Our friends over at E3xtreme.com have broken the news that the NHRA has made the decision to drop six races off of the Pro Stock schedule for 2018, leaving the factory hotrods with an 18 race schedule. We immediately reached out to Team Speed Society Pro Stock driver Alex Laughlin, who echoed the conflicted emotions reflected in the E3xtreme article. Said Laughlin, “I have mixed feelings about it. On one hand, having six fewer races will make it easier to afford to run the whole series and compete for the championship, but on the other hand, there will be six fewer chances to race and I just want to race every weekend.”

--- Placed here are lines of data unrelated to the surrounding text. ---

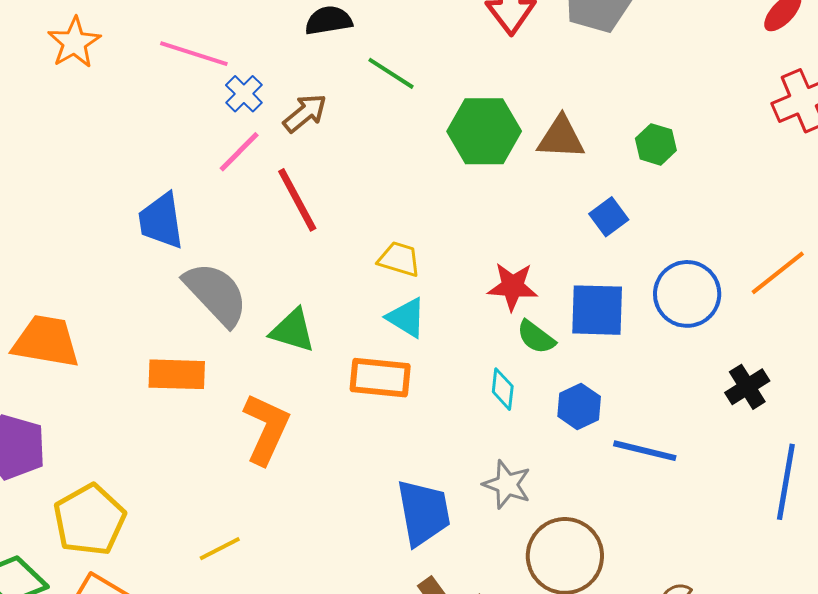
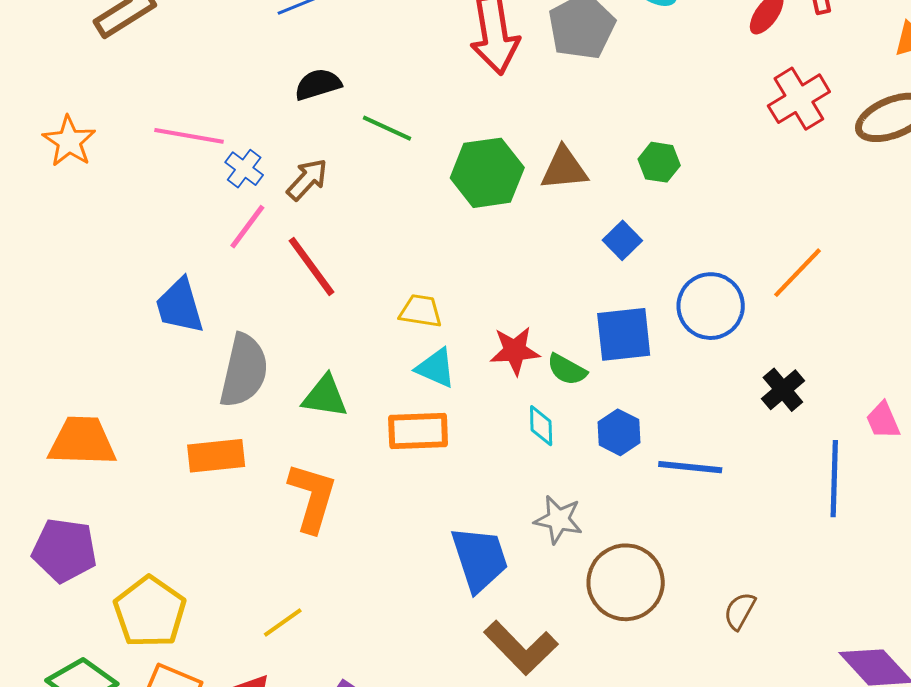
red star: (513, 286) -> (515, 351), moved
gray semicircle: (216, 294) -> (244, 371), turned 64

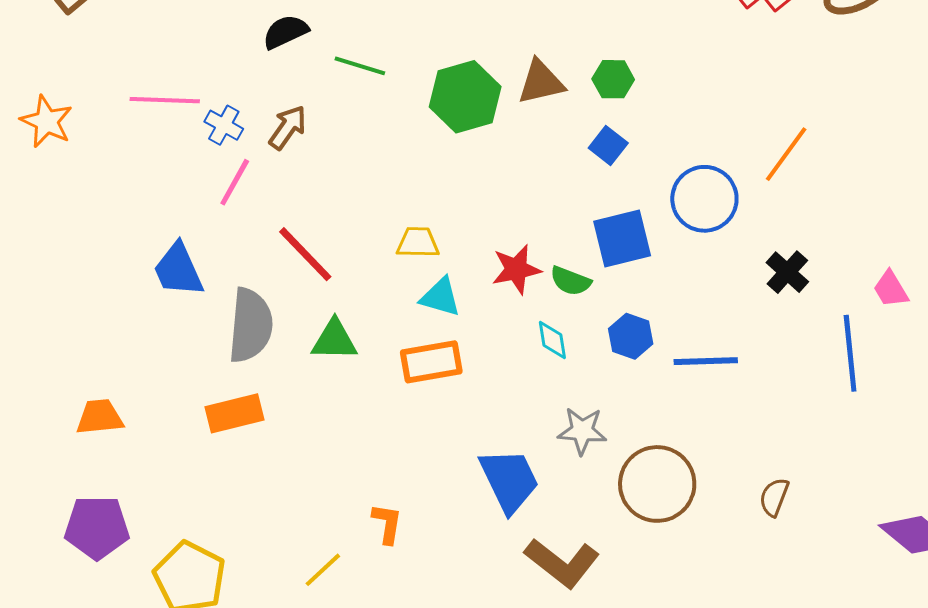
green hexagon: (659, 162) -> (613, 79), moved
red line: (311, 266) -> (305, 254), moved
orange trapezoid: (82, 441) -> (100, 417), size x0.7
orange L-shape: (312, 497) -> (387, 523), moved, size x0.6

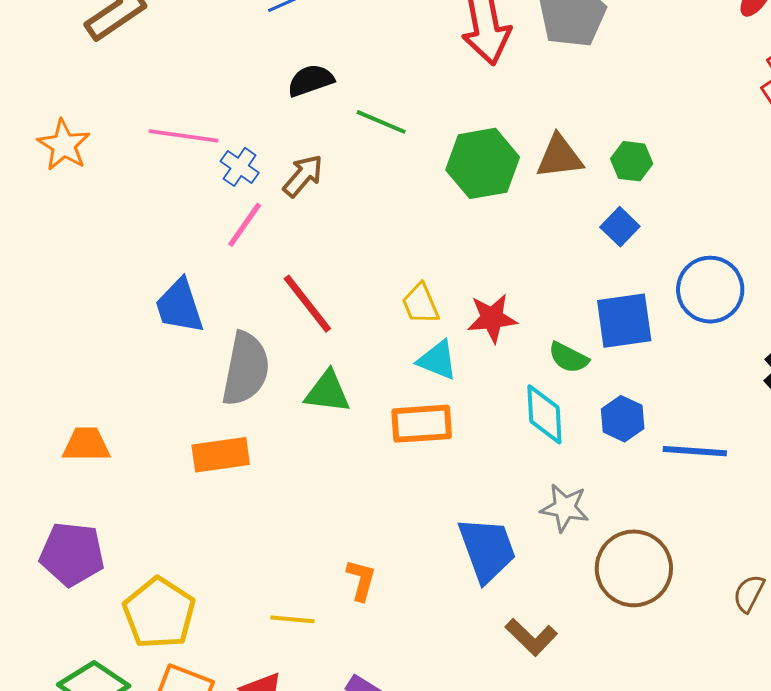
yellow trapezoid: (418, 243) -> (420, 304), turned -120
red star: (516, 269) -> (492, 318), moved
cyan diamond: (552, 340) -> (544, 414), size x1.5
brown L-shape: (562, 563) -> (531, 637), size x0.7
yellow line: (323, 570) -> (292, 619), turned 42

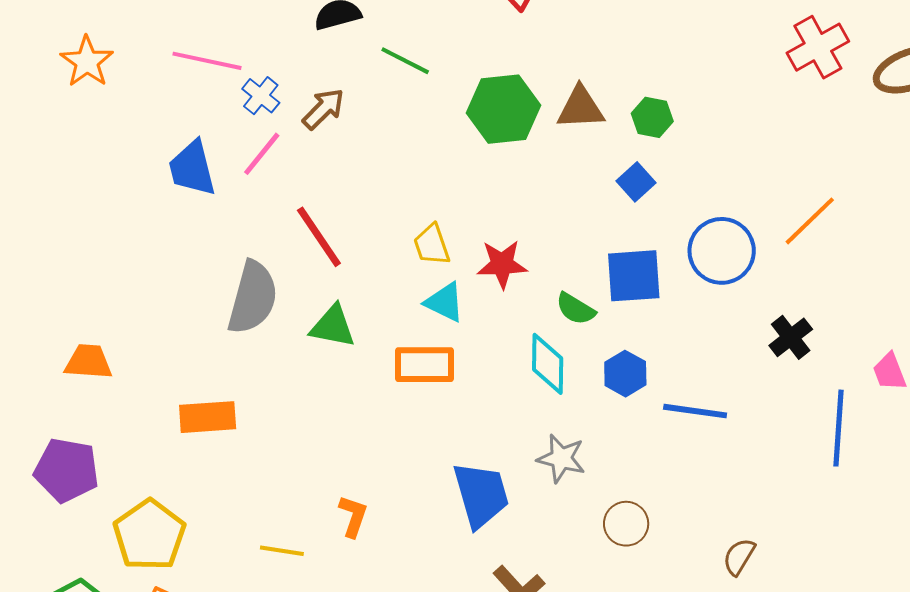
blue trapezoid: (179, 306) -> (192, 168), moved
orange rectangle: (221, 455) -> (208, 417), moved
brown circle: (634, 568) -> (626, 524), size x0.6

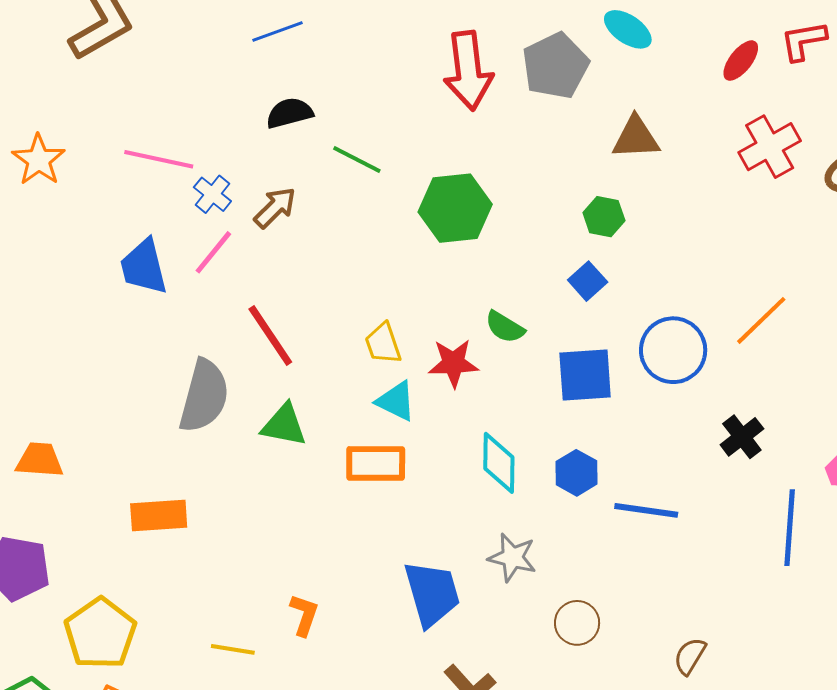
brown triangle: (581, 108) -> (636, 138), moved
green semicircle: (576, 309) -> (505, 327), moved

Cutting the schedule can go one of two ways, one good and one bad. The shorter schedule could appeal to a greater number of independent teams who simply can’t afford to race the full 24 race schedule, enticing more cars to come out and compete. Obviously this would be the ideal outcome, as there hasn’t been a full 16 car field at four of the 11 events completed this season. However, cutting the schedule will also mean less exposure for the sponsors currently investing in the class and the cars that compete in it, meaning there’s a very real chance one or some of them could pull out, as they’re getting less return on their investment.
I‘ve said for years that NHRA needs to return to the roots of Pro Stock, a class built on factory bodied-cars that looked nearly identical to those available for purchase on dealer showrooms. My suggestion: Utilize the exact same COPO Camaro, the Super Cobra Jet Mustang, and the Drag Pack Challenger bodies seen in the Factory Stock Shootouts, drop them on a full tube chassis and power them with factory style fuel-injected engines. You could either go with a big-inch NA power plant, which would probably please the Pro Stock purists, or go with a small cubic inch engine with a power adder, such as the blown Hemi found in the Dodge Challenger Hellcat and the C7 Z06 Corvette. Obviously there is a horsepower difference there, but as with other classes, those differences can be offset with power adder restrictions and weight breaks. The main thing the class needs is excitement, and there’s no better way to live things up than with wheelstands, so get rid of the wheelie bars and, to make the tuners really earn their paycheck, allow them a maximum 12″ tire width, or maybe even a 10.5″ tire would make things even more exciting.
While we are hopeful this change will have a positive impact on the class, we fear it may be another nail in the coffin for the pro class that always provides the closest racing. There’s some irony in that last statement, but it’s certainly true.